Another recent example is the development of a framework, termed “sc-linker”, to establish causal relationships between genetics and a specific cell types (bioRxiv pre-print here). More specifically, the study integrates scRNA-seq data, epigenomic maps and GWAS summary statistics to infer the underlying cell types and processes by which genetic variants influence disease. Ulcerative colitis served as a use case, where sc-linker identified multiple pathogenic cell types: enterocytes and M cells; complement cascade in plasma, B cells, enterocytes and fibroblasts; and MHC-II antigen presentation. Of these, the study highlights M cells, which are rare cells in the colon that search for pathogens in the gut lumen and play a key role in immune–microbiome homeostasis.

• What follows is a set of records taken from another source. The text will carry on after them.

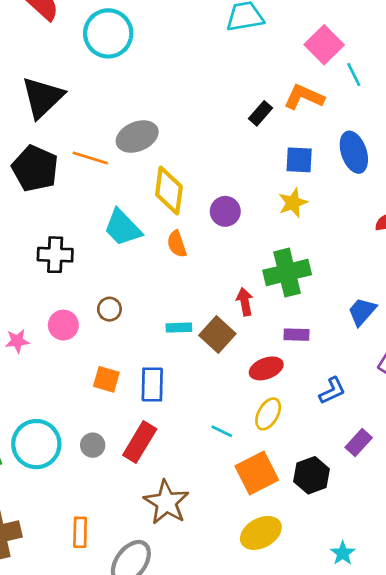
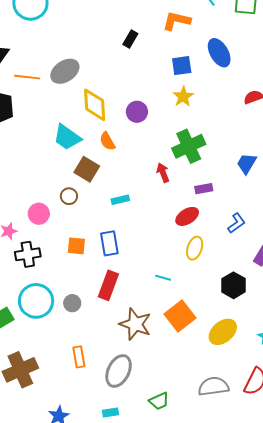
black rectangle: (261, 113) -> (130, 39), moved
orange line: (90, 158) -> (27, 77), moved
black cross: (55, 255) -> (28, 254), moved
brown square: (217, 335) -> (87, 169), moved
cyan line: (222, 431) -> (163, 278), moved
gray circle: (93, 445) -> (72, 303), moved
orange square: (257, 473) -> (180, 316), moved
yellow ellipse: (261, 533) -> (223, 332), moved

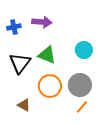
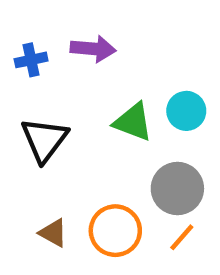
green triangle: (47, 55) -> (133, 122), moved
orange circle: (50, 86) -> (115, 231), moved

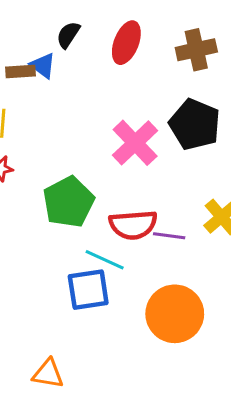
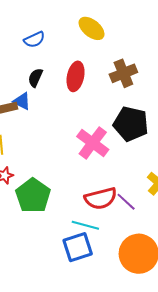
green pentagon: (68, 202) -> (33, 196), moved
purple line: (169, 236) -> (126, 202), turned 45

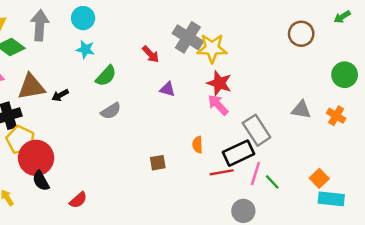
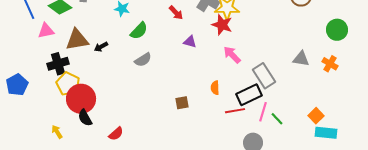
red star: (219, 83) -> (222, 25), moved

But as the size and complexity of these genetic studies continue to increase, it will be even more difficult to digest the results using traditional methods – as demonstrated by two genetic studies of lipids and a fine-mapping manuscript from Open Targets. A recent Global Lipids Consortium study included 1.65 million individuals with GWAS data leading to 941 genome-wide significant loci and 1,486 independent variants for at least one lipid trait (here). A second study performed exome sequencing in >170,000 individuals across multiple ancestries and identified 35 genes with rare variants and/or genetic burden signals associated with blood lipid levels (here). The Opens Target genetics portal used machine learning to develop a “Locus-2-Gene score”, which represents one of the best approaches to identify a causal gene from GWAS (Nature Genetics manuscript link here). Thus, as human genetic datasets become large, more complex statistical approaches – including machine learning and AI – will likely be beneficial to distill complex genetic signals into actionable biology.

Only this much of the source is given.